The r field contains the route path string. The path elements are delimited with the / character. For example route/path/to/a/resource. It serves to namespace routes, resources, or endpoints. So instead of multiplying message types, one for each unique composition of data fields, the r field namespaces data field compositions via a route path tree. This allows the rpy message to be generic. Each r field path string value may address or route to a unique data resource. The value of the r field is the value of the rr field of the corresponding qry message that motivated a given rpy message. If the rr field in the qry is empty then the r field in the rpy may be an empty string.
The rpymessage also contains a version string field as its first field. The version field is denoted with compact label v. Because of the version string any compatible serialization may be used such as JSON, CBOR, MPCK, or CESR. The version field is authoritative for any nested SADs in the reply. This enables the reply and any nested SADS to use any of the supported serialization without including a version field in each nested SAD. In other words, the nested SADs share the reply message envelope's version. The reply envelope's version field must be stored along side any nested SAD storage. The security posture is that the nested SAD is signed so the SAD itself is tamper proof (evident) and the serializations are incompatible so worst case if an attacker corrupts the separately stored version field, deserialization will fail. Nonetheless, given a limited set of serializations it would be straightforward to rediscover the orginal serialization. This is viewed as a reasonable tradeoff, that is, an unsigned version field from the envelope that is inherited by any nested SADs versus a dedicated redundant but signed version field in each nested SAD. Should this not be secure enough, the original envelope with its signed version field and signature could be stored along side any nested SADs not merely the unsigned version field. This makes the version field tamper evident at the cost of redundant storage of the reply message but still keeps the nested SADs clear of having to include a per SAD version field. The nested SADs still share the reply message envelope's version but more securely.

Example rpy

{
  "v" : "KERI10JSON00011c_",  
  "t" : "rpy",  
  "d": "EZ-i0d8JZAoTNZH3ULaU6JR2nmwyvYAfSVPzhzS6b5CM",
  "dt": "2020-08-22T17:50:12.988921+00:00",
  "r" : "logs/processor",
  "a" : 
  {
       "i": "EAoTNZH3ULvYAfSVPzhzS6baU6JR2nmwyZ-i0d8JZ5CM",
       "name": "John Jones",
       "role": "Founder,
  }
}

Out-of-order or Stale Reply Data

When the rpy message is used as an envelope for Type-2 or higher data, the recipient needs some mechanism for detecting stale, or out-of-order transmission of updates to that data via a reply message. Stale re-transmission may be innocuous or part of a replay
or DDOS attack. When the data is Type-1 the ordering may be determined by the anchor location in the associated KEL. But for Type-2 or higher data there is no anchor so some other mechanism is needed to order updates to the data. The simplest non-interactive mechanism for ordering data updates is a monotonic date-time. The date-time in the rpy is relative to the rpy sender's (replier's) clock. The monotonicity of the date-time enables the recipient (replient) of the rpy to detect out-of-order updates by first storing that date-time of the most recent received rpy for that data and then comparing it to the date-time of any newly recieved rpy. Therefore the rpy message includes a dt field. Any recipient of a rpy may refuse it if its date-time stamp, dt, field is not later than the date-time it already has on hand for that data item.

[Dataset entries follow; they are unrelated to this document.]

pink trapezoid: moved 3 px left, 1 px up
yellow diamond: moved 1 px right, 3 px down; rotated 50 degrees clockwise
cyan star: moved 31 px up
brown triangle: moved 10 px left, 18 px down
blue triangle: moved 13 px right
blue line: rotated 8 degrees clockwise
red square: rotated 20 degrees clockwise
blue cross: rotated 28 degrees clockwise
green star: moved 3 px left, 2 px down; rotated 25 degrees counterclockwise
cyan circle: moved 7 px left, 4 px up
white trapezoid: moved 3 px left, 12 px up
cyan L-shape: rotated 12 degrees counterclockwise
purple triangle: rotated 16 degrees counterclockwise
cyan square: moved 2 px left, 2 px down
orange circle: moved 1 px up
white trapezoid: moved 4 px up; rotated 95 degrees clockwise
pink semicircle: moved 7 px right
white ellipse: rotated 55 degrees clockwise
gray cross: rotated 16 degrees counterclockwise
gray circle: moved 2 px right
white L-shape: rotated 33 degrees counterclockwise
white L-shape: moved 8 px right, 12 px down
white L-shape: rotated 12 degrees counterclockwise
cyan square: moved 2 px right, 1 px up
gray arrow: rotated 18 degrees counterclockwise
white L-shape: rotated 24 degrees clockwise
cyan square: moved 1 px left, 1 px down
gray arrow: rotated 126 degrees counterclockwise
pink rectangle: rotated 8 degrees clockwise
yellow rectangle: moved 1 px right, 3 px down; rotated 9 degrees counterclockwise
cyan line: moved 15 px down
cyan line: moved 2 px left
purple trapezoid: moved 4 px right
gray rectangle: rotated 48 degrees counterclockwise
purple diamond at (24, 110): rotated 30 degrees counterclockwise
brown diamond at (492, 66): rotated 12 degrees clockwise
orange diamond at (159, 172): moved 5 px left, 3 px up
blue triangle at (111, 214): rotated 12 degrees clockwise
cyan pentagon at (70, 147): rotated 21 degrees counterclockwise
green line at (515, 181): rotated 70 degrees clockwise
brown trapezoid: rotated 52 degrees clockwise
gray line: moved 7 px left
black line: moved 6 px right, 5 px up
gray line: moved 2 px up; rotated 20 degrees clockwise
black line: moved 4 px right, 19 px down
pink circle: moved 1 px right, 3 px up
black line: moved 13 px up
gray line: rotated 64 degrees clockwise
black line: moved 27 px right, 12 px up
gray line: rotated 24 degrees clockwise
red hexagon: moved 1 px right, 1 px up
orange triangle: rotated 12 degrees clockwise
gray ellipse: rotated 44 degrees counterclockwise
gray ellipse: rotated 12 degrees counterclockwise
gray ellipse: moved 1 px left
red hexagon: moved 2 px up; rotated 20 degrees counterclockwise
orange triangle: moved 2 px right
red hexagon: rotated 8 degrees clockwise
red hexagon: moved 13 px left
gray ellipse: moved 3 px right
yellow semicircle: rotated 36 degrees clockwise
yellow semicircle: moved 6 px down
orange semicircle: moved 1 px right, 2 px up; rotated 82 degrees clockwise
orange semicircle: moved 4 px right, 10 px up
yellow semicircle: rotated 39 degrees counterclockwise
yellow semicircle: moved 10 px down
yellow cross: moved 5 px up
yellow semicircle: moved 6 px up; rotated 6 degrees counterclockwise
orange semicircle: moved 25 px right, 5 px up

rpy Authentication and Authentication

rpy messages may be signed with an associated attachment that provides the identifier of a signer as well as the signature. This authenticates the rpy with respect to its sender signer. A given recipient could drop any rpy messages that were not signed by identifiers it did not recognize or accept as authorized. If the receipient does not have the current key state for the sender (signer) then it may escrow the rpy message and attachments untill such time as it has the current key state.

Query/Reply Tracking and Matching

In the case where the same data item provided by a rpy may come from multiple sources, the recipient may choose to track sources independently of each other by matching each rpy to a prior originating qry. If there is no match then the rpy amy be dropped. Tracking could be based on some combination of different items of information each providing a tracking mechanism. One tracking mechanism is to match the source signer identifier in a signature attachment of the rpy to some destination identifier in the prior matching qry. For example, if a qry asks for information about a KEL from the controller or a witness to that KEL, both of whose identifiers are associated with that KEL, then a corresponding rpy signed by either the controller or a witness could be matched to the originating query for information about that KEL. Another tracking mechanism is to match the route, r, field of the rpy with the reply route, rr, field of the originating qry. In addition, a transaction identifier or cryptographic token could be included in the rr in the originating qry to more specifically match a given rpy to that qry.

Reply Security Posture

Ephemeral Reply Data

In this case the reply's payload data is meant to be ephemeral. A signature on the message establishes authenticity of the message envelope but the intent is that once processed the envelope is discarded and the data payload is not intended to be the target of a cryptographic commitment (signature) that is stored nor is it intended that the authenticity of the data ever needs to be re-proven externally or internally. Thus the signature of the envelope merely serves as an ephemeral authentication. In accord with Zero Trust Computing (ZTC) principles, ephemeral data is is stored in memory and is not meant to be persisted to durable storage. In general data stored in protected process memory is not accessible by other processes unless specifically granted. When that process exists all data in memory is lost. Thus the authentication and authorization of the startup of process itself provides a degree of protection to the data stored in its memory. When data is placed into durable storage however that protection is removed. The chain of custody or control over a given storage device (hard drive, flash drive, etc) may have been broken during any time that the running process is stopped. Consequently the next time the process runs and loads the data from durable storage there is no guarantee the data is still authentic. As a result best practices ZTC is to re-verify or re-establish the authenticity of any data in durable storage whenever there is any doubt as to the chain of custody of that durable data. Encrypting the data merely displaces that authentication chain-of-custody to the chain-of-custody of the decryption key. One may make a time performance trade-off between re-verification of signatures at startup and continuous encryption/decryption while running.

Persistent Reply Data

When Type-2 data conveyed by a rep is persisted to durable storage there must be a mechanism for re-establishing the authenticity of that data. Persistence indicates a need to re-prove the authenticity of the data either externally or internally. This usually means storing the latest signed version of that rpy with the attached signature and then re-verifying the signature on that rpy before refreshing the stored data. If the signature does not verify or the verified rpy data does not match the persisted data then the persisted data is no longer authenticatible and should not be trusted until it is re-authenticated (i.e. authenticity is re-established).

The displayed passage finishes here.